The application relates to the technical field of mobile communication, and provides a fraud user early warning method, a fraud user early warning device, electronic equipment and a storage medium, wherein the fraud user early warning method comprises the following steps: acquiring operation domain data and service domain data of a user to be analyzed; inputting the operation domain data and the business domain data into a human-evidence separation user prediction model to obtain a prediction result output by the human-evidence separation user prediction model; the human license separation user prediction model is used for determining whether user information is consistent with certificate information or not; if the prediction result is that the user to be analyzed belongs to the person and evidence separation user, acquiring the communication characteristics of the person and evidence separation user; inputting the communication characteristics of the person and certificate separation users into the fraud user identification model to obtain fraud early warning levels output by the fraud user identification model; wherein the fraud user identification model is used to predict fraud levels. The application can improve the accuracy of fraud user prediction, is convenient for intercepting malicious numbers according to the fraud early warning level, and can further improve the efficiency of fraud early warning.

Description

Fraud user early warning method and device, electronic equipment and storage medium
Technical Field
The application relates to the technical field of mobile communication, in particular to a fraud user early warning method, a fraud user early warning device, electronic equipment and a storage medium.
Background
In recent years, telecommunication fraud events are frequent, cause great social hazards, and related prevention and treatment work is highly valued. Telephone fraud is a criminal behavior with huge social harm and high incidence, fraud telephone is impersonated by other people to maliciously cheat property, social stability is affected, and the telephone fraud increasingly presents the characteristics of variability, antagonism and the like along with the application of new technology. At present, a user marks a fraud phone through a mobile phone marking function, so that a service end can establish a fraud number marking library according to the marked fraud phone service end and remind the user of an incoming call according to the fraud number marking library, however, the method has the following defects:
the data is not comprehensive enough: each party independently establishes a fraud number marking library, and because of limited user groups, the situation that the number marking is incomplete exists, and telecommunication fraud and harassment are difficult to comprehensively prevent.

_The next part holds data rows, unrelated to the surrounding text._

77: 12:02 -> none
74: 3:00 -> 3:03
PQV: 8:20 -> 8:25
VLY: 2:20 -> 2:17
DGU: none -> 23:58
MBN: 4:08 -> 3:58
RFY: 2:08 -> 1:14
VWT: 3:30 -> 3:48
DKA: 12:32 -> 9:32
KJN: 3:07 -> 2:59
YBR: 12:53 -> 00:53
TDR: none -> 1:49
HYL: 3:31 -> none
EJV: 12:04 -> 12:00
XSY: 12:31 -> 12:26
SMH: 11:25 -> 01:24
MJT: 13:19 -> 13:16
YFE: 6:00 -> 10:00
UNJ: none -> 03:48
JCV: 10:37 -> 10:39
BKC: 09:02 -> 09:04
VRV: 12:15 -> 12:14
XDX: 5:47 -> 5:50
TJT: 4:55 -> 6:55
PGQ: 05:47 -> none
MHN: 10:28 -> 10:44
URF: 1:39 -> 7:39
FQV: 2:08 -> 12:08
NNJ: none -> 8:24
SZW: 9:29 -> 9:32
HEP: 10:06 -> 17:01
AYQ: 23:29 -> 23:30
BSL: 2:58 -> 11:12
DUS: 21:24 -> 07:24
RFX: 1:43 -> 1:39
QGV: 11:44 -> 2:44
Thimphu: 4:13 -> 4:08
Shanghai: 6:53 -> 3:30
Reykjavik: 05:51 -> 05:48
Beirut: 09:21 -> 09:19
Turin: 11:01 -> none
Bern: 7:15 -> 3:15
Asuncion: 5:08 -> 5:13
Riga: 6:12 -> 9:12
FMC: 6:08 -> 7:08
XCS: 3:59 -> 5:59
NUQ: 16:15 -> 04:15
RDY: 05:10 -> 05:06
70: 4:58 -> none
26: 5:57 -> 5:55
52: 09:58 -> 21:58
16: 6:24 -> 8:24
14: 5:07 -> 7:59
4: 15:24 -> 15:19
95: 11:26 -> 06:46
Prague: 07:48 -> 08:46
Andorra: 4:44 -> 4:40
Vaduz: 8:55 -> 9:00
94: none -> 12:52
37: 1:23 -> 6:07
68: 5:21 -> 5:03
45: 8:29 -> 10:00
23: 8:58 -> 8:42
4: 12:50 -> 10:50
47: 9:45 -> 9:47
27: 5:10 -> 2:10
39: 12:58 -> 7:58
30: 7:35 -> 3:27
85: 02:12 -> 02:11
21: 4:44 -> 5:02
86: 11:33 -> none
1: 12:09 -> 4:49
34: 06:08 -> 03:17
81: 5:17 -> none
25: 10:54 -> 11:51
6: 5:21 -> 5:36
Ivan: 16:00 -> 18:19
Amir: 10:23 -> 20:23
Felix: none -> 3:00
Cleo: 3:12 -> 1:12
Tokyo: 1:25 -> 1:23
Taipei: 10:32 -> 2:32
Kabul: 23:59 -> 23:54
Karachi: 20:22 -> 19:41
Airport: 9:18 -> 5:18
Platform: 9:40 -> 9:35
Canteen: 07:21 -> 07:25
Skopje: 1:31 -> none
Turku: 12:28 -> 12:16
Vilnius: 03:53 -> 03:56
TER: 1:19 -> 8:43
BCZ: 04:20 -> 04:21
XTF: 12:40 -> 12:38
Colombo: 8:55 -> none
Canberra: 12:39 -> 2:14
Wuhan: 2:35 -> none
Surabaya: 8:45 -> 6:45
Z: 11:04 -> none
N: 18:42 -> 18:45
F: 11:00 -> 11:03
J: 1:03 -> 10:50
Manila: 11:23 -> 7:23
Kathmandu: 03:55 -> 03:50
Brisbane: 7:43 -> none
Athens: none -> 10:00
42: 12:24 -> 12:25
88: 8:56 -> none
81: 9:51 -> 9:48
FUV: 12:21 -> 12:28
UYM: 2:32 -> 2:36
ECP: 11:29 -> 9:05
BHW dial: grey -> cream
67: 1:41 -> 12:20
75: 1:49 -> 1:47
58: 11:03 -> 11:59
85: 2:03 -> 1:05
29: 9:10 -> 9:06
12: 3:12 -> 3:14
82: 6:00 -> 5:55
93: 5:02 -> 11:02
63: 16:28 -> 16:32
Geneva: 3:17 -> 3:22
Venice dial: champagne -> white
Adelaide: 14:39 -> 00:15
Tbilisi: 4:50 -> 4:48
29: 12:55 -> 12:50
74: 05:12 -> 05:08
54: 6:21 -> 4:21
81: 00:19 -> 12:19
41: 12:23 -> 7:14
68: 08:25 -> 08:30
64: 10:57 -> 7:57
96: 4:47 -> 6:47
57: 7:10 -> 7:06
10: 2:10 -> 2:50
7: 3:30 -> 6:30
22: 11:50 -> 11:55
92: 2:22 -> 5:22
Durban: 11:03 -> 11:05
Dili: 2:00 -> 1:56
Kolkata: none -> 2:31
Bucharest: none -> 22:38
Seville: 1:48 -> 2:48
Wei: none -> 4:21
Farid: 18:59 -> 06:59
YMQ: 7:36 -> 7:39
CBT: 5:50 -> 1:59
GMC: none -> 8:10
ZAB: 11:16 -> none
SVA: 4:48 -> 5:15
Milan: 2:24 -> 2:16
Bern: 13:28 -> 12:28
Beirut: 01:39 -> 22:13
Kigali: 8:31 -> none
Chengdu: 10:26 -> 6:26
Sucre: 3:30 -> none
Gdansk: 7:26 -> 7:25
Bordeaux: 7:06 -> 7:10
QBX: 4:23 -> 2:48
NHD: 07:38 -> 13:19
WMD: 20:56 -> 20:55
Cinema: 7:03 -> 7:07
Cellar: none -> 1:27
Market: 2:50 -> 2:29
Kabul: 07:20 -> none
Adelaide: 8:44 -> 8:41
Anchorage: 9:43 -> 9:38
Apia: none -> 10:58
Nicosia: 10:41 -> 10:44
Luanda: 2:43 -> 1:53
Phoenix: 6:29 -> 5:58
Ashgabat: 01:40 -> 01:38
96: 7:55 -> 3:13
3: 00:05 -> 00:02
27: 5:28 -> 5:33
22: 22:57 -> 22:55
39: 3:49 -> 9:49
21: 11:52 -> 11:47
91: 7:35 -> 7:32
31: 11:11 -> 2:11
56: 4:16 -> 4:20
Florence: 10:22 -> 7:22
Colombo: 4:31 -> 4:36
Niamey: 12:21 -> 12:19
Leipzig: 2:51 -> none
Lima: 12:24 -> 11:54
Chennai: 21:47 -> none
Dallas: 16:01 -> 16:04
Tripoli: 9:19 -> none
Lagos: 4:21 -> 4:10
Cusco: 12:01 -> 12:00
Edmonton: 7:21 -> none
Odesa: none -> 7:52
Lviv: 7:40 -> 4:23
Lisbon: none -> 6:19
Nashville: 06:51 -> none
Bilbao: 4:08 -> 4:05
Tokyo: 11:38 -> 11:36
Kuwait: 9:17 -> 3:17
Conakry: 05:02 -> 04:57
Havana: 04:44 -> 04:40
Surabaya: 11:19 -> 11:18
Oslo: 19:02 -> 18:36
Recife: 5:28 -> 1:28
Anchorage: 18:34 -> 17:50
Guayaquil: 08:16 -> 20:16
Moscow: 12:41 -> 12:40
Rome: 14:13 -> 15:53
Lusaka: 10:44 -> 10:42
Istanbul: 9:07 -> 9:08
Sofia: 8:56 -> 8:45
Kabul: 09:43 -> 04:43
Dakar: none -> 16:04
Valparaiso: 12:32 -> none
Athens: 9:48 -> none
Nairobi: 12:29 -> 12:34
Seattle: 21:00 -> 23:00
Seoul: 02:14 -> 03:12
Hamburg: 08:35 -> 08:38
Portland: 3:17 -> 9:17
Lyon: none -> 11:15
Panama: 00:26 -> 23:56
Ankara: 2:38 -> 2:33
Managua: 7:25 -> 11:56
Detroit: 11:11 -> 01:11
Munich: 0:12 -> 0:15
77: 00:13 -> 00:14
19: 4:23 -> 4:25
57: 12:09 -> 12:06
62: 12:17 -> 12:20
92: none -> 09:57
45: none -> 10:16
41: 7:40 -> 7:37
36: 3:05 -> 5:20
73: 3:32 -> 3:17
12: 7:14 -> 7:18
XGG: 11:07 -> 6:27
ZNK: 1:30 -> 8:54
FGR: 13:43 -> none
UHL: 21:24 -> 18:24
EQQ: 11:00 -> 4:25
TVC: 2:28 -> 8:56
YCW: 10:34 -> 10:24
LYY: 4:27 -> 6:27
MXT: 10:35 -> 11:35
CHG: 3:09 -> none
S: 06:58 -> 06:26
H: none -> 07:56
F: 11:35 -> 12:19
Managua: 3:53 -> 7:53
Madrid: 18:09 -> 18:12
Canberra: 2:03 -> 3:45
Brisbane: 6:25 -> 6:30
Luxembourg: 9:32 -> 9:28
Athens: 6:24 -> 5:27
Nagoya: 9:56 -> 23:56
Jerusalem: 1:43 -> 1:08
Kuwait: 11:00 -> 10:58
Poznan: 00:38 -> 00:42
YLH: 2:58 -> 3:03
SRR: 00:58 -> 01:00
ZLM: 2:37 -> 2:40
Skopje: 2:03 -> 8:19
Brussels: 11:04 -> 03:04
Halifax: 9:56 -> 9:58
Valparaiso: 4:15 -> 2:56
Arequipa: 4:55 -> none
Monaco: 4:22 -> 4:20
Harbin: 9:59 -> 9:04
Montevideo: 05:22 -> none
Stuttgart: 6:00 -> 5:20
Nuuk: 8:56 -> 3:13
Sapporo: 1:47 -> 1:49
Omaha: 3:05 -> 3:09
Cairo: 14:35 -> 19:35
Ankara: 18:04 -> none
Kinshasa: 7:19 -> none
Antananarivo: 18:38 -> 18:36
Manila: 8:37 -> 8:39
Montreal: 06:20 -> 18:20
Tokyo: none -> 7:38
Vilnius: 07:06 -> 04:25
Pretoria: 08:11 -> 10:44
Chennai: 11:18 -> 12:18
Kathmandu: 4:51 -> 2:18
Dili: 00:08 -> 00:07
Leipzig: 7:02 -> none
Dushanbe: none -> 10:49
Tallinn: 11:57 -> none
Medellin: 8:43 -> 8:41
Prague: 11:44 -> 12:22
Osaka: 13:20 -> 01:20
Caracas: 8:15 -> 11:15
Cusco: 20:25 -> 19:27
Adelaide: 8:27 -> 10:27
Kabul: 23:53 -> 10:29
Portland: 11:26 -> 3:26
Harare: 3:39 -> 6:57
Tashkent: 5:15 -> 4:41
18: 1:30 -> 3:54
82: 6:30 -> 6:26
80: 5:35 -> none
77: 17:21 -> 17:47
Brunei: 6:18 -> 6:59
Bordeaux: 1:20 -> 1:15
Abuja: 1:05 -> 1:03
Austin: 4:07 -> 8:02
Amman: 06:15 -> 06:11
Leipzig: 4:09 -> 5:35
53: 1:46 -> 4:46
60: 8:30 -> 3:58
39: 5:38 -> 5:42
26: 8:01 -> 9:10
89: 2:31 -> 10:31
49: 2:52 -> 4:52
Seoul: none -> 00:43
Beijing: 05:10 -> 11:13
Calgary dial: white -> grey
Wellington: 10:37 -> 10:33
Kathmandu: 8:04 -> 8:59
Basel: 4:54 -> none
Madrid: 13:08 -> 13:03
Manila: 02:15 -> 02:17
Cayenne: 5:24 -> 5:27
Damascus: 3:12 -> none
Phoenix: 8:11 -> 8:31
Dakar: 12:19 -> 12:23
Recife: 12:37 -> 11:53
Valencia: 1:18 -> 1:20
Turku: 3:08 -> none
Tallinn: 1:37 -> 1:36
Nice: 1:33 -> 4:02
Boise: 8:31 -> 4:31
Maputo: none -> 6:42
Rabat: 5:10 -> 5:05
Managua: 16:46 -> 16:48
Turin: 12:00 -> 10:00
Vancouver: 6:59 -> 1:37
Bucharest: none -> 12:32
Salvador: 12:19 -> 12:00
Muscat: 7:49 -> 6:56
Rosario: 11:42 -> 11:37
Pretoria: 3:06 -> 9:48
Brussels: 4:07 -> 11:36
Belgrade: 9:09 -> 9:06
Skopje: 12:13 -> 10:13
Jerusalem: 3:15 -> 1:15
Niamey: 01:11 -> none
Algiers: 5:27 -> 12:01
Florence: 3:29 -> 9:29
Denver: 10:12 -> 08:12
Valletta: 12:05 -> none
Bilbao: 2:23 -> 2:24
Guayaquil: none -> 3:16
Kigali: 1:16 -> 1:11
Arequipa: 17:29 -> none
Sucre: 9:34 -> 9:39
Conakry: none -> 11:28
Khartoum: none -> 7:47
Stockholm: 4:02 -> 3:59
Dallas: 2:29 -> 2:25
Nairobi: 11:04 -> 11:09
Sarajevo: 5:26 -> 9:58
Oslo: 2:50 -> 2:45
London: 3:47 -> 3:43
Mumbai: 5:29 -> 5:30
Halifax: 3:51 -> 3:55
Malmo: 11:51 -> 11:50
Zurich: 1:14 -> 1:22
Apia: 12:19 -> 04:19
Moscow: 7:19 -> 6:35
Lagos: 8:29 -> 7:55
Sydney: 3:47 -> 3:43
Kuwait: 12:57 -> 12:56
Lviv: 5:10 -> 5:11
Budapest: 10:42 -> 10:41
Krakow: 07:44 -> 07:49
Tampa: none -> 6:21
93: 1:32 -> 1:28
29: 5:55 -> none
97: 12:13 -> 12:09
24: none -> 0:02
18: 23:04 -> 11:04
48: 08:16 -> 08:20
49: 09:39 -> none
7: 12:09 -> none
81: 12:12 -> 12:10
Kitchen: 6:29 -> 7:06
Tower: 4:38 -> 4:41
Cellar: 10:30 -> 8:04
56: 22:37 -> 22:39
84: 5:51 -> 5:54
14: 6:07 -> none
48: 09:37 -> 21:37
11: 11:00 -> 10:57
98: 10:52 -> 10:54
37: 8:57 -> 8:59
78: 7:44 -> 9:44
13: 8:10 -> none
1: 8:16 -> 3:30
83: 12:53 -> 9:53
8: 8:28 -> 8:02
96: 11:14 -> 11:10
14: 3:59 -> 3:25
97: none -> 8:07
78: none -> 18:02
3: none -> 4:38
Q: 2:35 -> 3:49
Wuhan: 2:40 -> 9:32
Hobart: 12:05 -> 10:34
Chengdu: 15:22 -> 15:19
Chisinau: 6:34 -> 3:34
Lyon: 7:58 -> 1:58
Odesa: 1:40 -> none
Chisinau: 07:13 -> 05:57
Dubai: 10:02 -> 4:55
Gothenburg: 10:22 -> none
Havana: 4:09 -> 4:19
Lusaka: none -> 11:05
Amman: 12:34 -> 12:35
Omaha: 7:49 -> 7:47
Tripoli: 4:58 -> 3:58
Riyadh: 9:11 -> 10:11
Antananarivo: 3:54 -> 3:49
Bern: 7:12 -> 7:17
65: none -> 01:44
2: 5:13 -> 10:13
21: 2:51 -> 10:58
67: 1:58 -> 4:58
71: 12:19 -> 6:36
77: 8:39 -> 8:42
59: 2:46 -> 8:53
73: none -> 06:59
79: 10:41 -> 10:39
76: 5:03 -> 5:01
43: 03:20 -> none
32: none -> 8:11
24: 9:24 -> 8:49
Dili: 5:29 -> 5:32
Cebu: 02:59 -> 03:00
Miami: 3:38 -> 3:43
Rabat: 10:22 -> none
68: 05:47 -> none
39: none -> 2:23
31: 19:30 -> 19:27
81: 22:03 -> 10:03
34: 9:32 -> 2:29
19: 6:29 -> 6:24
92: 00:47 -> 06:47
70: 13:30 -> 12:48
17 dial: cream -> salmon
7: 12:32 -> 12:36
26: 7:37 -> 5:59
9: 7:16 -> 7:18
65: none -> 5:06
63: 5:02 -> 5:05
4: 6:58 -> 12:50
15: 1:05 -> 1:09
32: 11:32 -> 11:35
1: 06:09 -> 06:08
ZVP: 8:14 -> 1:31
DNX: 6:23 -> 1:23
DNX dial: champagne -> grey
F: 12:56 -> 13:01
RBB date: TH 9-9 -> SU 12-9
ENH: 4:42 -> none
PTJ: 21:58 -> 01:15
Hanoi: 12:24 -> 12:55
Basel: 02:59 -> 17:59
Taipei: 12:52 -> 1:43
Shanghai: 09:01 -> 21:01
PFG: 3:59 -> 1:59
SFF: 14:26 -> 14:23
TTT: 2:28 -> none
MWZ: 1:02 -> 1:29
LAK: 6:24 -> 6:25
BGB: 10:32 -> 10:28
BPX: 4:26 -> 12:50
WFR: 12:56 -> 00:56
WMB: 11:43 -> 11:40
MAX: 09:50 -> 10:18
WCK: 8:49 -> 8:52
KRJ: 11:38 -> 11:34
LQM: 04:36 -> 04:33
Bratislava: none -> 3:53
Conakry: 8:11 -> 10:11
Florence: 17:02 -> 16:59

Data authenticity cannot be guaranteed: the phenomenon of malicious marking and marking errors exists in the fraud number marking library of each party due to no limitation on the use user, user error and the like; there may be a possibility that owners or operators of the respective fraud number tag libraries conduct a transaction for interests with lawbreakers to tamper with the tag data for interests of themselves, and there is a problem in authenticity of the data.
Only post-reminding, not pre-defense: the number type reminding and the post reminding can only be carried out after the user accesses the telephone, and the determined malicious number cannot be intercepted in advance.
The current method of fraud number marking is inefficient due to the above-mentioned drawbacks.
Disclosure of Invention
The embodiment of the application provides a fraud user early warning method, a fraud user early warning device, electronic equipment and a storage medium, which are used for solving the problem of low efficiency of the current fraud early warning.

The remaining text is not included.